Trump's most absurd statements have been rated "pants on fire," and include his recent claim that he watched "thousands and thousands" of people in New Jersey -- mostly Arabs, he said -- cheering as the Twin Towers collapsed on Sept. 11. There is no evidence that this ever happened, but Trump has used this supposed account to support his calls for shutting down certain mosques and even possibly registering American Muslims in a database.

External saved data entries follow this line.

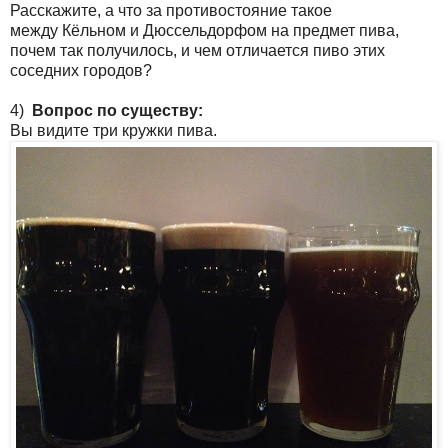
Расскажите, а что за противостояние такое
между Кёльном и Дюссельдорфом на предмет пива,
почем так получилось, и чем отличается пиво этих
соседних городов?
4)
Вопрос по существу:
Вы видите три кружки пива.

Over the weekend, Trump also shared a conservative meme about crime rates in the black community, which incorrectly suggested that black perpetrators were responsible for 81 percent of homicides of white victims. The Federal Bureau of Investigation puts that number at closer to 15 percent. The Crime Statistics Bureau, cited as the source of graphic's data, doesn't actually exist. Another "pants on fire" for Trump.

In total, 21 percent of the Trump statements judged by PolitiFact have earned "pants on fire" grades. On Monday, Trump's habit of just making stuff up led NBC News to call him "the post-truth 2016 candidate." Of course, this doesn't mean that Trump has literally never told the truth. But when he says something that sounds like it needs a fact check, it almost always does.

Despite Trump's mendacity, another GOP candidate actually takes the top prize for playing fast and loose with the facts, according to PolitiFact. Neurosurgeon Ben Carson similarly has a grand total of zero "true" statements checked by PolitiFact. And while 25 percent of Trump's statements are at least "half true" or "mostly true," just 17 percent of Carson's meet that mark. PolitiFact has reviewed fewer total statements by Carson, and only three -- or 13 percent -- have been been ruled "pants on fire."

Democratic candidates also sometimes struggle to tell the truth, according to PolitiFact. Former Secretary of State Hillary Clinton, whose record goes back much further, has earned two "pants on fire" ratings, including for her notorious 2008 claim that she came "under sniper fire" in Bosnia in 1996. But 71 percent of the Clinton statements checked by PolitiFact have earned ratings of at least "half true." Twenty-eight percent have been deemed "true."

Meanwhile, Clinton's primary opponent, independent Vermont Sen. Bernie Sanders, has zero "pants on fire" ratings from PolitiFact. Seventy-two percent of his statements have gotten ratings of at least "half true" -- and 17 percent have been deemed "true" -- while 28 percent have been ranked "mostly false" or "false."